Apothekenbranche kämpft mit Überalterung: Jeder Dritte kurz vor der Rente
Margret auch SchlauchinApothekenbranche kämpft mit Überalterung: Jeder Dritte kurz vor der Rente
Deutschlands Apothekenbranche steht vor einer wachsenden Alterskrise: Fast ein Drittel der Beschäftigten nähert sich dem Renteneintritt. Mit einem Durchschnittsalter von 48,4 Jahren bei Apothekerinnen und Apothekern in öffentlichen Apotheken muss die Branche nun dringend Lösungen für Nachwuchsgewinnung und Effizienzsteigerung finden. Die Situation spiegelt einen bundesweiten Trend wider, bei dem ältere Arbeitnehmer einen erheblichen Teil der Erwerbsbevölkerung ausmachen.
Aktuelle Zahlen zeigen, dass 30 Prozent der Apotheker in Deutschland 56 Jahre oder älter sind – ein höherer Anteil als im gesamtdeutschen Durchschnitt, wo 24 Prozent der 15- bis 64-Jährigen in die Altersgruppe 55 bis 64 fallen.
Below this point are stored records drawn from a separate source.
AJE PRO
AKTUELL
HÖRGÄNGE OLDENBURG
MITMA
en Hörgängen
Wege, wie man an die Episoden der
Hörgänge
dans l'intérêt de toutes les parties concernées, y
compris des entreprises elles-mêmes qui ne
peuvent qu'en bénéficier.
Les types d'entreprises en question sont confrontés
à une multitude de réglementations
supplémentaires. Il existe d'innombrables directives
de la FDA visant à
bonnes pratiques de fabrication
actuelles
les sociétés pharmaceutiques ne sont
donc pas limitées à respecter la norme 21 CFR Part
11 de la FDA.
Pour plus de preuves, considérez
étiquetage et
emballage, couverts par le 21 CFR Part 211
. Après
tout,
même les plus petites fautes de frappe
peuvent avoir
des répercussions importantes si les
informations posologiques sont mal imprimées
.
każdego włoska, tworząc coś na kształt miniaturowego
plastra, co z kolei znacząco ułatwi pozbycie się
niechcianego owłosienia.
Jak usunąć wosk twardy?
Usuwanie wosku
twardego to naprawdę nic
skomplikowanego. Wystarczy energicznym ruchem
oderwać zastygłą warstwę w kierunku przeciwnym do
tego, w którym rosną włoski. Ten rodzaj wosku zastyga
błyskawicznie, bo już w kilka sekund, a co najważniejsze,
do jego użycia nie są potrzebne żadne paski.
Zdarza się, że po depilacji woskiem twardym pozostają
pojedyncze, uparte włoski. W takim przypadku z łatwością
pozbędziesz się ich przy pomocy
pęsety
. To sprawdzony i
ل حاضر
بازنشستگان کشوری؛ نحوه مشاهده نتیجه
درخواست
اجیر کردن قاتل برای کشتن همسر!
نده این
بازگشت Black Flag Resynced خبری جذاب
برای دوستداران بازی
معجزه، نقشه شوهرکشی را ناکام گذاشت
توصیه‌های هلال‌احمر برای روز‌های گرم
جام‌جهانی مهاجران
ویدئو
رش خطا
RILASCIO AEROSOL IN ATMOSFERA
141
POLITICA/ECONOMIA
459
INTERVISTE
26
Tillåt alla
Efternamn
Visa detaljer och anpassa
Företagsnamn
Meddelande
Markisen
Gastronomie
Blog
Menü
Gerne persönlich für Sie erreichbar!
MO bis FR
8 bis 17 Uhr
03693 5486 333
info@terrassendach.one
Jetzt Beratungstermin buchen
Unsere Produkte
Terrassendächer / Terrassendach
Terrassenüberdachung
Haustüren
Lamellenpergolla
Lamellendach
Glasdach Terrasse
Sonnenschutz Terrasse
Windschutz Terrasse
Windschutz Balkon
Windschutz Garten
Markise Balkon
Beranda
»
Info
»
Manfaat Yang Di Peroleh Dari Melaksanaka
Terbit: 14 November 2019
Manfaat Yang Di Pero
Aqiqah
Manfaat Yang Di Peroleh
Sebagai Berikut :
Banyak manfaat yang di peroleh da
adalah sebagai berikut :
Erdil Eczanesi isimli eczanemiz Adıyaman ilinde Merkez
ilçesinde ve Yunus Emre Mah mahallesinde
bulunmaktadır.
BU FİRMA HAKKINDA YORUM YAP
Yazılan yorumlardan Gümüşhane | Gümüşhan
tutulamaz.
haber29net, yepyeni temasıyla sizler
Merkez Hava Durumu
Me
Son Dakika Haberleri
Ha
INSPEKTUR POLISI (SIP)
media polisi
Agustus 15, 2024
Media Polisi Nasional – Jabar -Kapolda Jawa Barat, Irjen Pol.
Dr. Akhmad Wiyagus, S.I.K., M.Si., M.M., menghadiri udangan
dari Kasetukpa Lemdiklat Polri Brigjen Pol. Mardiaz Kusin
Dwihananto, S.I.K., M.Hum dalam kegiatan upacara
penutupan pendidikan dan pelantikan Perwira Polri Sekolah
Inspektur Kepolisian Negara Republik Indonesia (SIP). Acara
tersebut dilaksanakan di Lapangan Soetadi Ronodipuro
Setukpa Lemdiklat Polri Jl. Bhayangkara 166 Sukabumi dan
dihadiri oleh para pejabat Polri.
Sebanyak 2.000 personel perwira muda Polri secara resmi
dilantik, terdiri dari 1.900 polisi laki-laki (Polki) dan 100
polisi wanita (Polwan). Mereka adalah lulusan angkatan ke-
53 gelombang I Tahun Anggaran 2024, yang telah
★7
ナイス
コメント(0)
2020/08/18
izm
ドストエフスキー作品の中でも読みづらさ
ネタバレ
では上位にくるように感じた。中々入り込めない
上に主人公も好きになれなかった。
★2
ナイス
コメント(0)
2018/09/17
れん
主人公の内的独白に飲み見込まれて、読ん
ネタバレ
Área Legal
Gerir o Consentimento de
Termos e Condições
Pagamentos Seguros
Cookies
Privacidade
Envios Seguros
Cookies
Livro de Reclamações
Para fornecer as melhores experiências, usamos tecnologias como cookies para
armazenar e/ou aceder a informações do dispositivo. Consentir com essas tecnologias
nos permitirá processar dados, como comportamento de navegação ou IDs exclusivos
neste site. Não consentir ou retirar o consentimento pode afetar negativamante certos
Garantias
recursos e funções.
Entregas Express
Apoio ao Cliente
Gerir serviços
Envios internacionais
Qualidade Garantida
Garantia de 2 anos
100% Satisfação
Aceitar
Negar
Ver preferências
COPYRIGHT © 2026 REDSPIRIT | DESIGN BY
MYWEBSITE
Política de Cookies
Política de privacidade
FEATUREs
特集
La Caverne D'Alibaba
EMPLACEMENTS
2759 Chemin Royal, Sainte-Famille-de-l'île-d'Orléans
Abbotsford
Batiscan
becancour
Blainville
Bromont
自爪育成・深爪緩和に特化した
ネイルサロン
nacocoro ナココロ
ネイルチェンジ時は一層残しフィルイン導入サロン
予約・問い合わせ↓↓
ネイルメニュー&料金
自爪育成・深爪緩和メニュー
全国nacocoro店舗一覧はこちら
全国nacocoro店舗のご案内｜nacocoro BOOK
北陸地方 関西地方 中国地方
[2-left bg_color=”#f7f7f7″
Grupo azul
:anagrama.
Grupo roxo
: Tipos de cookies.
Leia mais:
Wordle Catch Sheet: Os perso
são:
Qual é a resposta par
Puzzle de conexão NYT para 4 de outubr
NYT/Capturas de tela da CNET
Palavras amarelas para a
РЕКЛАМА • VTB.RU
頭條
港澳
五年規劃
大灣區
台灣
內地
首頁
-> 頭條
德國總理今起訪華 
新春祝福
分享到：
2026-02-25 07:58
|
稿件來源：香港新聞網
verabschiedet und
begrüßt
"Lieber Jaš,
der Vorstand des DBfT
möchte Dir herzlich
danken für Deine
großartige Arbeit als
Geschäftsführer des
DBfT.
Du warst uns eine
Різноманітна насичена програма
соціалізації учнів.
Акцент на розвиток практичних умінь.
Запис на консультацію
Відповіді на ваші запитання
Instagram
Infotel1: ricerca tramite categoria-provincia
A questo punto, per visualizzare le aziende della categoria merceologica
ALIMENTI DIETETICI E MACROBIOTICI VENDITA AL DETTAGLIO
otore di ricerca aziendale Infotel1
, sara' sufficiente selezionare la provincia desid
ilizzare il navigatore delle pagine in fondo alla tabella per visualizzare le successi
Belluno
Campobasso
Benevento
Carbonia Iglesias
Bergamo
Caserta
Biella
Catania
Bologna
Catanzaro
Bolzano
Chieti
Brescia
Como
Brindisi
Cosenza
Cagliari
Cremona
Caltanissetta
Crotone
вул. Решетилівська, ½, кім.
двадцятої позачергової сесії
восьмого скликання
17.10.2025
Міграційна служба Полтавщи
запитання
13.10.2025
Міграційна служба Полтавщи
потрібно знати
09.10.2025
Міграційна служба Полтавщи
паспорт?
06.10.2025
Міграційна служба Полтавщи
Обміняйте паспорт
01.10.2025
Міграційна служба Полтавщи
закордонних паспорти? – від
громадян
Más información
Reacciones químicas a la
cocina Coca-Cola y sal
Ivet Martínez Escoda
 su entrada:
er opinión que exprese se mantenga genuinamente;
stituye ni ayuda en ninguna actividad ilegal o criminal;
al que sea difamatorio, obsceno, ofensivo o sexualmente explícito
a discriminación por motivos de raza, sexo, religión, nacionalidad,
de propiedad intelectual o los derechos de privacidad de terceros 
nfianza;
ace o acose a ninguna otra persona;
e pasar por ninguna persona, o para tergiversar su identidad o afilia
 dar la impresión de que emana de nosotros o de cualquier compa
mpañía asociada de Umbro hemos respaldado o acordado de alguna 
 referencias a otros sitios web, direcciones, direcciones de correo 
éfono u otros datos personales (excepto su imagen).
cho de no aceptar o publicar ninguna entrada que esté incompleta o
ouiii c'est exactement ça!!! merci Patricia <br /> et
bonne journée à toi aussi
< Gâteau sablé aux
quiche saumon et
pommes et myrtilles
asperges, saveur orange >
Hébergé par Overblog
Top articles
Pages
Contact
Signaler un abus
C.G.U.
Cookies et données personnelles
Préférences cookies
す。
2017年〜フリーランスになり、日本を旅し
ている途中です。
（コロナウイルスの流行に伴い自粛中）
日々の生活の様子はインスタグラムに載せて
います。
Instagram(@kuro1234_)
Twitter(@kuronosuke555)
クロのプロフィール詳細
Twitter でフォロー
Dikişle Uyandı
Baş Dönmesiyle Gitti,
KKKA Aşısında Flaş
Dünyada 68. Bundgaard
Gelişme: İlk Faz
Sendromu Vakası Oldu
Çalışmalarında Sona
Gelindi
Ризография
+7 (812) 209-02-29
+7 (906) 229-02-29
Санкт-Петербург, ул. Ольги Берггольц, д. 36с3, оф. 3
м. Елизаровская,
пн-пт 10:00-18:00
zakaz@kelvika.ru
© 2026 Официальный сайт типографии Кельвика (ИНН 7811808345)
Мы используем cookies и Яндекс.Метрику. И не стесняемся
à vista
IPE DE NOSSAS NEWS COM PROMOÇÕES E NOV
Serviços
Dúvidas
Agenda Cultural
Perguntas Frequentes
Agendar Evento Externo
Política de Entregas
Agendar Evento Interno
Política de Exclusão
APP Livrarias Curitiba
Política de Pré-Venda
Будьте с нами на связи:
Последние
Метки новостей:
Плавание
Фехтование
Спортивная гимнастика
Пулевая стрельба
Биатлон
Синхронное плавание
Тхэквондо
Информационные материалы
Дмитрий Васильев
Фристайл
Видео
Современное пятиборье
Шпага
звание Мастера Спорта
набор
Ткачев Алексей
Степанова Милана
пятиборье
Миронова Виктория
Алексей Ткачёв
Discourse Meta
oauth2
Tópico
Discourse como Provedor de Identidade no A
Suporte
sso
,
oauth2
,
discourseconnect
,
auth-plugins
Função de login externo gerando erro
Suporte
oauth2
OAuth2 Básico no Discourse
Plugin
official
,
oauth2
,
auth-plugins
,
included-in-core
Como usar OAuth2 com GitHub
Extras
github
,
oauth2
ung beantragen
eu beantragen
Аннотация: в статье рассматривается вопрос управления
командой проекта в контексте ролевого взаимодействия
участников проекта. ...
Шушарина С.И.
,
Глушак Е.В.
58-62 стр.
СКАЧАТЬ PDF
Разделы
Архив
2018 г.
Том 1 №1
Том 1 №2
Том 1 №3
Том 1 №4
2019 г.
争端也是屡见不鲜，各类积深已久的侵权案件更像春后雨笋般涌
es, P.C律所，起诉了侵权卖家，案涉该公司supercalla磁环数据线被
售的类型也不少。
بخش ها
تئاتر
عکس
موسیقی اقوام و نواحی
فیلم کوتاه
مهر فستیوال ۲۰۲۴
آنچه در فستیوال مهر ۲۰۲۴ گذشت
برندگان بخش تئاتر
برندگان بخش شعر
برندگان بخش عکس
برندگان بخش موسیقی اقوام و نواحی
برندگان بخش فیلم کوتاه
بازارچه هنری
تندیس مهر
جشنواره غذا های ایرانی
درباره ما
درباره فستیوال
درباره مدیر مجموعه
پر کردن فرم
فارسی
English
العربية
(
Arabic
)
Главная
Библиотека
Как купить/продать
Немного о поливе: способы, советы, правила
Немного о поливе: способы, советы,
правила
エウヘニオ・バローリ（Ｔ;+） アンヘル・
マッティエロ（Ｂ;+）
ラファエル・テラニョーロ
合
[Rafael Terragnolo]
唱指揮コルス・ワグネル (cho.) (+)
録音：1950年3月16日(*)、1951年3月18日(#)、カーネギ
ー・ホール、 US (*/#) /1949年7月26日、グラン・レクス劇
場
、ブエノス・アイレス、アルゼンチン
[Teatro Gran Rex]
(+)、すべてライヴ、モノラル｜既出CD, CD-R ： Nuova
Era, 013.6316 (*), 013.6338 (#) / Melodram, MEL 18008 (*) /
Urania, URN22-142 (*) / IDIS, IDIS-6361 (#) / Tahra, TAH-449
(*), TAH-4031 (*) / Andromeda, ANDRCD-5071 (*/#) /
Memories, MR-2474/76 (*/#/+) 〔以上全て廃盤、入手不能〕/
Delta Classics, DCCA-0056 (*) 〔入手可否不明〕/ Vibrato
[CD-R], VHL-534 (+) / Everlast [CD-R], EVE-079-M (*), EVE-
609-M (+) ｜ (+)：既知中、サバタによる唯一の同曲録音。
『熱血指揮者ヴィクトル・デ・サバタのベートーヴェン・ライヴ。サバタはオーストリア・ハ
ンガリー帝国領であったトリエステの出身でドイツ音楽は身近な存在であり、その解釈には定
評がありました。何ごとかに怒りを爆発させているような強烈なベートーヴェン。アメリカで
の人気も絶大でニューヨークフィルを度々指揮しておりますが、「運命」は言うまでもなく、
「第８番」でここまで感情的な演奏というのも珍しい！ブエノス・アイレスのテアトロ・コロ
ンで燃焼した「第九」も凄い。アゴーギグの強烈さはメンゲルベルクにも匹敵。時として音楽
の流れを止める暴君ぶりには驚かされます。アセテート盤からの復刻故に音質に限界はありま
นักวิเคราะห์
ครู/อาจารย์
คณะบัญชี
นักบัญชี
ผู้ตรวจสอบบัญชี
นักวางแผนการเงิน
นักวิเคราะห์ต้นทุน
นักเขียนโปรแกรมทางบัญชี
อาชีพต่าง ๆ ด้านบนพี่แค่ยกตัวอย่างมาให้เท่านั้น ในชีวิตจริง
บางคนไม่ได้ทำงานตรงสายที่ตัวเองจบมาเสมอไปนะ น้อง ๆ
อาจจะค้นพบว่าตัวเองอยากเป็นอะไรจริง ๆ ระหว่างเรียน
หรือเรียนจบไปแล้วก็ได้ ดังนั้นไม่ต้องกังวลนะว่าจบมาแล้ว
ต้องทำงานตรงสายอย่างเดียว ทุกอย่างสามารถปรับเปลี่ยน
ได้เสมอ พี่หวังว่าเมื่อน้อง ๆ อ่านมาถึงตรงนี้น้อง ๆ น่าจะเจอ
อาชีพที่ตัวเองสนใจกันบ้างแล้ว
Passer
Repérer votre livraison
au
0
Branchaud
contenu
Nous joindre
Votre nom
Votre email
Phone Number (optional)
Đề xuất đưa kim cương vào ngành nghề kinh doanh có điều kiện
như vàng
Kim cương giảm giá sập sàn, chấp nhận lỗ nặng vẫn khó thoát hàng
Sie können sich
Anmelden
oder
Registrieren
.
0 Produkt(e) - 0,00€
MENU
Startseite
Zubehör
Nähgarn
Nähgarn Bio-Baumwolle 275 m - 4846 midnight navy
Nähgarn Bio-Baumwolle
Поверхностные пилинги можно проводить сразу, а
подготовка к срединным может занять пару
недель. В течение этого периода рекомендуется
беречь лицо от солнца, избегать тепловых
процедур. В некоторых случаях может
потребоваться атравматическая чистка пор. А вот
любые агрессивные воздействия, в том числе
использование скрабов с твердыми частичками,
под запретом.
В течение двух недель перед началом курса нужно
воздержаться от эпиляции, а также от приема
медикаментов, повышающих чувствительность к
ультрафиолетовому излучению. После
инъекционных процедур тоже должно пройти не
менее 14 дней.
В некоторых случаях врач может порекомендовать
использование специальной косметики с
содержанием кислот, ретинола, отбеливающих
Die größte Gruppe unter den Apothekern ist derzeit zwischen 56 und 60 Jahre alt, während die 31- bis 35-Jährigen nur 12,5 Prozent der Belegschaft stellen.
Auch das Management in Apotheken altert: Das Durchschnittsalter von Filialleitungen liegt bei 53,6 Jahren. Dieser demografische Wandel fällt in eine Phase, in der Deutschland in den nächsten 15 Jahren mit dem Ausscheiden von rund 13,4 Millionen Beschäftigten rechnet – fast ein Drittel der Erwerbstätigen des Vorjahres. Besonders kritisch ist die Lage in öffentlichen Apotheken, deren Zahl aufgrund von Schließungen und Konkurrenzdruck auf 16.771 Standorte gesunken ist.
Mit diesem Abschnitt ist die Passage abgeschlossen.